Given records

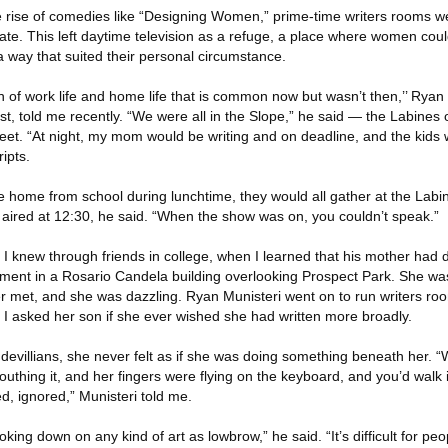
he rise of comedies like “Designing Women,” prime-time writers rooms w
e. This left daytime television as a refuge, a place where women could
 way that suited their personal circumstance.
n of work life and home life that is common now but wasn’t then,’’ Ryan
rist, told me recently. “We were all in the Slope,” he said — the Labines
treet. “At night, my mom would be writing and on deadline, and the kid
ipts.
 home from school during lunchtime, they would all gather at the Labi
aired at 12:30, he said. “When the show was on, you couldn’t speak.”
I knew through friends in college, when I learned that his mother had 
tment in a Rosario Candela building overlooking Prospect Park. She was 
er met, and she was dazzling. Ryan Munisteri went on to run writers ro
 I asked her son if she ever wished she had written more broadly.
udevillians, she never felt as if she was doing something beneath her. “
outhing it, and her fingers were flying on the keyboard, and you’d walk
ed, ignored,” Munisteri told me.
king down on any kind of art as lowbrow,” he said. “It’s difficult for pe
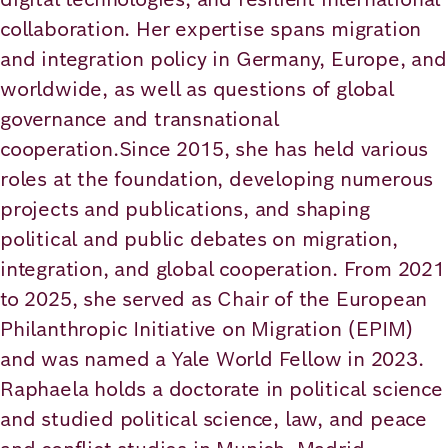
Academy
collaboration. Her expertise spans migration
and integration policy in Germany, Europe, and
worldwide, as well as questions of global
German
English
governance and transnational
cooperation.Since 2015, she has held various
roles at the foundation, developing numerous
projects and publications, and shaping
political and public debates on migration,
integration, and global cooperation. From 2021
to 2025, she served as Chair of the European
Philanthropic Initiative on Migration (EPIM)
and was named a Yale World Fellow in 2023.
Raphaela holds a doctorate in political science
and studied political science, law, and peace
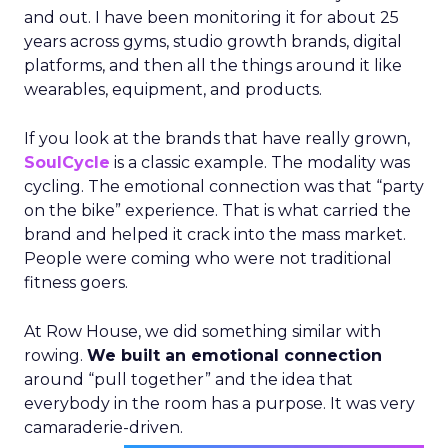
and out. I have been monitoring it for about 25
years across gyms, studio growth brands, digital
platforms, and then all the things around it like
wearables, equipment, and products.
If you look at the brands that have really grown,
SoulCycle
is a classic example. The modality was
cycling. The emotional connection was that “party
on the bike” experience. That is what carried the
brand and helped it crack into the mass market.
People were coming who were not traditional
fitness goers.
At Row House, we did something similar with
rowing.
We built an emotional connection
around “pull together” and the idea that
everybody in the room has a purpose. It was very
camaraderie-driven.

Exercise objective
Only the pictures stay behind; everything else in the data above is to be retyped exactly.

Task response
he rise of comedies like “Designing Women,” prime-time writers rooms w
e. This left daytime television as a refuge, a place where women could
 way that suited their personal circumstance.
n of work life and home life that is common now but wasn’t then,’’ Ryan
rist, told me recently. “We were all in the Slope,” he said — the Labines
treet. “At night, my mom would be writing and on deadline, and the kid
ipts.
 home from school during lunchtime, they would all gather at the Labi
aired at 12:30, he said. “When the show was on, you couldn’t speak.”
I knew through friends in college, when I learned that his mother had 
tment in a Rosario Candela building overlooking Prospect Park. She was 
er met, and she was dazzling. Ryan Munisteri went on to run writers ro
 I asked her son if she ever wished she had written more broadly.
udevillians, she never felt as if she was doing something beneath her. “
outhing it, and her fingers were flying on the keyboard, and you’d walk
ed, ignored,” Munisteri told me.
king down on any kind of art as lowbrow,” he said. “It’s difficult for pe
Academy
collaboration. Her expertise spans migration
and integration policy in Germany, Europe, and
worldwide, as well as questions of global
German
English
governance and transnational
cooperation.Since 2015, she has held various
roles at the foundation, developing numerous
projects and publications, and shaping
political and public debates on migration,
integration, and global cooperation. From 2021
to 2025, she served as Chair of the European
Philanthropic Initiative on Migration (EPIM)
and was named a Yale World Fellow in 2023.
Raphaela holds a doctorate in political science
and studied political science, law, and peace
and out. I have been monitoring it for about 25
years across gyms, studio growth brands, digital
platforms, and then all the things around it like
wearables, equipment, and products.
If you look at the brands that have really grown,
SoulCycle
is a classic example. The modality was
cycling. The emotional connection was that “party
on the bike” experience. That is what carried the
brand and helped it crack into the mass market.
People were coming who were not traditional
fitness goers.
At Row House, we did something similar with
rowing.
We built an emotional connection
around “pull together” and the idea that
everybody in the room has a purpose. It was very
camaraderie-driven.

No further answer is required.